Benchmarking Automatic Speech Recognition Technology for Natural Language Samples of Children With and Without Developmental Delays.
Journal:
Annual International Conference of the IEEE Engineering in Medicine and Biology Society. IEEE Engineering in Medicine and Biology Society. Annual International Conference
PMID:
40039537
Abstract
Natural language sampling (NLS) offers rich insights into real-world speech and language usage across diverse groups; yet, human transcription is time-consuming and costly. Automatic speech recognition (ASR) technology has the potential to revolutionize NLS research. However, its performance in clinical-research settings with young children and those with developmental delays remains unknown.

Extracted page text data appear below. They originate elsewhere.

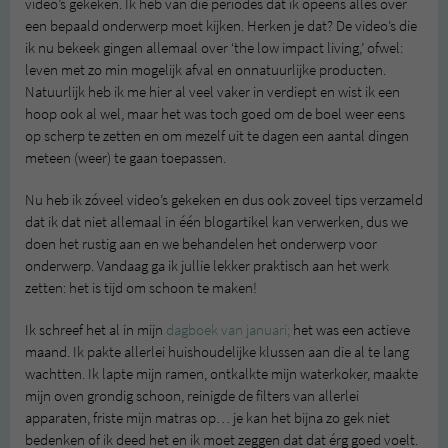
video’s gekeken. Ik heb van die periodes dat ik opeens álles over
een bepaald onderwerp moet kijken. Herken je dat? De video’s die
ik nu bekeek gingen allemaal over ‘the low impact living,’ ofwel:
leven met zo min mogelijk afval en onnatuurlijke producten.
Natuurlijk heb ik me hier al veel vaker in verdiept en wist ik een
hoop ook al wel, maar het was toch goed om de boel weer eens
op scherp te zetten en om mezelf uit te dagen een aantal dingen
meteen (weer) te gaan toepassen.
Nu heb ik zóveel video’s gekeken en dus ook zoveel tips verzameld
dat ik dat niet allemaal in één blogartikel kan verwerken, dus we
doen het rustig aan en we behandelen het onderwerp voor
onderwerp. Vandaag ga ik jullie lekker praktisch aan het werk
zetten: het is tijd om schoon te maken!
Ik schreef het al in mijn
dagboek van januari;
het was een actieve
maand. Ik pakte allerlei huishoudelijke klussen aan die al te lang
wachtten. Ik lapte mijn ramen, ontkalkte mijn waterkoker, maakte
mijn oven grondig schoon, reinigde de filters van allerlei
apparaten, friste mijn matras op… je kan het bijna zo gek niet
bedenken of ik deed het en ik moet zeggen dat dat érg goed voelt.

This study evaluates the OpenAI Whisper ASR model on n=34 NLS sessions of toddlers with and without language delays. Manual comparison of ASR to human transcriptions of children with Down Syndrome (DS; n=19; 2-5 years old) and typically-developing children (TD; n=15; 2-3 years old) revealed ASR accurately captured 50% of words spoken by TD children but only 14% for those with DS. About 20% of words were missed in both groups, and 21% (TD) and 6% (DS) of words were replaced. ASR also struggled with developmentally informative sounds, such as non-speech vocalizations, missing almost 50% in the DS data and misinterpreting most of the rest. While ASR shows potential in reducing transcription time, its limitations underscore the need for human-in-the-loop clinical machine learning systems, especially for underrepresented groups.